I began my career working with my big sister in her fast-moving consumer goods retail business in Nigeria. I subsequently started a procurement company, from where I saved up some money to come to Ghana and study Business Administration (of course, with support from my family).
I founded Stars From All Nations (SFAN) during the study period, and after the degree course, I decided to keep growing the company.
My goal for SFAN is to help rising professionals and entrepreneurs unlock their potential through ReadyforWork Digital Career Accelerator and SFAN Venture Studio – because I care about giving communities the skills, tools, and opportunities they need to do productive and meaningful work and live their best lives.

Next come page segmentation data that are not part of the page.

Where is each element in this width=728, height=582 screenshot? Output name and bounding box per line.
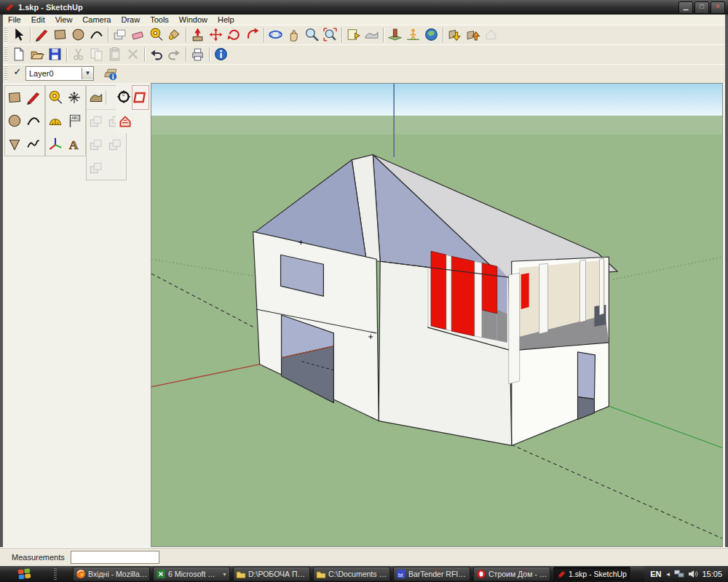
copy-tool-button[interactable] [87,46,106,63]
language-indicator[interactable]: EN [650,570,661,578]
toolbar-grip[interactable] [4,47,7,63]
pan-tool-button[interactable] [285,26,303,44]
stud [446,255,451,331]
arc-tool-button[interactable] [87,26,106,44]
rectangle-tool-button[interactable] [51,26,69,44]
toolbar-grip[interactable] [4,65,7,81]
make-component-tool-button[interactable] [111,26,129,44]
sandbox-gray-palette-button[interactable] [106,133,124,156]
redo-tool-button[interactable] [165,46,183,63]
taskbar-button-firefox[interactable]: Вхідні - Mozilla Firefox [73,567,150,581]
3d-text-palette-button[interactable]: A [65,132,84,156]
chevron-down-icon[interactable]: ▼ [220,572,229,577]
paint-bucket-tool-button[interactable] [165,26,183,44]
freehand-palette-button[interactable] [24,132,43,156]
line-palette-button[interactable] [24,86,43,109]
zoom-tool-button[interactable] [303,26,321,44]
hide-icons-chevron[interactable]: ◄ [665,571,671,578]
place-model-tool-button[interactable] [386,26,404,44]
dimension-palette-button[interactable] [65,86,84,109]
volume-icon[interactable] [688,570,698,578]
google-earth-tool-button[interactable] [422,26,440,44]
undo-tool-button[interactable] [147,46,165,63]
axes-palette-button[interactable] [46,132,65,156]
position-camera-tool-button[interactable] [404,26,422,44]
taskbar-button-excel[interactable]: 6 Microsoft Office ... ▼ [153,567,230,581]
interact-palette-button[interactable]: C [116,85,132,108]
get-models-tool-button[interactable] [446,26,464,44]
menu-tools[interactable]: Tools [145,15,174,24]
component-tool-button[interactable] [482,26,500,44]
push-pull-tool-button[interactable] [189,26,207,44]
toolbar-separator [341,28,342,42]
toggle-terrain-icon [364,27,379,42]
circle-palette-button[interactable] [5,109,24,132]
taskbar-button-folder[interactable]: D:\РОБОЧА ПАПКА\... [233,567,310,581]
section-plane-palette-button[interactable] [132,85,149,110]
layer-visible-check[interactable]: ✓ [9,66,25,81]
circle-tool-button[interactable] [69,26,87,44]
taskbar-button-sketchup[interactable]: 1.skp - SketchUp [553,567,630,581]
zoom-extents-tool-button[interactable] [321,26,339,44]
move-tool-button[interactable] [207,26,225,44]
sandbox-gray-palette-button[interactable] [87,156,106,180]
minimize-button[interactable]: ▁ [678,1,693,14]
sandbox-gray-palette-button[interactable] [87,133,106,156]
erase-tool-button[interactable] [124,46,142,63]
orbit-tool-button[interactable] [266,26,285,44]
sketchup-icon [556,569,566,579]
menu-draw[interactable]: Draw [116,15,145,24]
line-tool-button[interactable] [33,26,51,44]
paste-tool-button[interactable] [106,46,124,63]
close-button[interactable]: ✕ [711,1,725,14]
start-button[interactable] [16,567,33,581]
taskbar-button-bartender[interactable]: bt BarTender RFID Ent... [393,567,470,581]
layer-select[interactable]: Layer0 ▼ [25,66,94,81]
protractor-palette-button[interactable] [46,109,65,132]
tape-measure-palette-button[interactable] [46,86,65,109]
tape-measure-tool-button[interactable] [147,26,165,44]
quick-launch-separator[interactable] [54,568,57,580]
offset-tool-button[interactable] [243,26,261,44]
polygon-palette-button[interactable] [5,132,24,156]
menu-edit[interactable]: Edit [26,15,50,24]
get-current-view-tool-button[interactable] [344,26,363,44]
measurements-input[interactable] [71,551,159,564]
rotate-tool-button[interactable] [225,26,243,44]
toolbar-separator [383,28,384,42]
menu-camera[interactable]: Camera [77,15,116,24]
measurements-label: Measurements [12,553,65,562]
menu-window[interactable]: Window [174,15,213,24]
model-viewport[interactable] [151,83,723,547]
text-palette-button[interactable]: ABC [65,109,84,132]
layer-manager-button[interactable] [101,65,119,82]
print-tool-button[interactable] [189,46,207,63]
toolbar-separator [186,47,186,62]
save-tool-button[interactable] [46,46,64,63]
menu-help[interactable]: Help [213,15,240,24]
share-model-tool-button[interactable] [464,26,482,44]
sandbox-gray-palette-button[interactable] [87,110,106,133]
svg-text:A: A [69,137,79,152]
clock[interactable]: 15:05 [702,570,722,578]
arc-palette-button[interactable] [24,109,43,132]
menu-view[interactable]: View [50,15,78,24]
section-cuts-palette-button[interactable] [116,110,135,133]
sandbox-contours-palette-button[interactable] [87,86,106,109]
network-icon[interactable] [674,570,684,578]
cut-tool-button[interactable] [69,46,87,63]
toolbar-grip[interactable] [4,27,7,43]
eraser-tool-button[interactable] [129,26,147,44]
model-info-tool-button[interactable] [212,46,230,63]
chevron-down-icon[interactable]: ▼ [82,68,93,79]
taskbar-button-opera[interactable]: Строим Дом - Отве... [473,567,550,581]
maximize-button[interactable]: □ [695,1,709,14]
taskbar-button-folder[interactable]: C:\Documents and S... [313,567,390,581]
menu-file[interactable]: File [3,15,26,24]
rectangle-palette-button[interactable] [5,86,24,109]
title-bar[interactable]: 1.skp - SketchUp ▁ □ ✕ [0,0,728,15]
open-tool-button[interactable] [28,46,46,63]
select-tool-button[interactable] [9,26,28,44]
toggle-terrain-tool-button[interactable] [363,26,381,44]
new-tool-button[interactable] [9,46,28,63]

So I spent the last 7+ years of my professional career creating innovative change across organizations and communities, including working with several global entrepreneurs and executives to fuel innovation at the intersection of technology and social impact, educating +20K students about the path to gainful employment, and organizing startup events like the inaugural Student Entrepreneurship Week, a growth-focused startup event with budding African entrepreneurs learning from investors and entrepreneurs from Africa, Silicon Valley, and beyond.
I am deeply passionate about storytelling and people-centered policies. I have written over 150 thought leadership articles on those themes, some of which got the attention of influential entrepreneurs such as Jean Case, Ariana Huffington, Tony Elumelu, and Strive Masiyiwa, to mention a few.
I am a pioneering committee member of the newly formed World Bank Group’s Youth Voices Ghana Chapter and an Entrepreneur In Residence/Program Manager for Seedstars and African Development Bank’s African Fashion Futures Incubator Ghana.
2. Tell us about the journey to SFAN?
I founded SFAN in a little classroom at Radford University Ghana in my second year of the BSc degree course. I read a book during a business trip in 2007 informing me that of all the things that we cannot task out from society; education is primal.
It made complete sense to me, and I felt drawn to creating a framework that could equip young people with the skills and opportunities we all need to thrive in our fast-moving society.
So my goal was to go back to school, study Business Administration and then launch the education company. And that’s what I did; to provide the almost nonexistent education to the employment pipeline for African youth.
The numbers are all over the place.
Research says that it takes an average of six years for a university student in Africa to find their first formal job. In Ghana particularly, that number could reach ten years in some cases, according to ISSER. Youth unemployment is now an economic crisis in Africa. As much as 64.4% of people aged between 15 and 24 are unemployed.
So SFAN’s mission is to unlock the potential of these young geniuses by helping them turn their passion into business and fulfilling careers.
From that humble beginning, SFAN has made tremendous strides in becoming Ghana’s leading education social enterprise. The company raised the highest pre-seed capital by an edtech startup in Ghana, has been selected among organizations shaping the future of work in Africa, and was recently featured on New York Times Square.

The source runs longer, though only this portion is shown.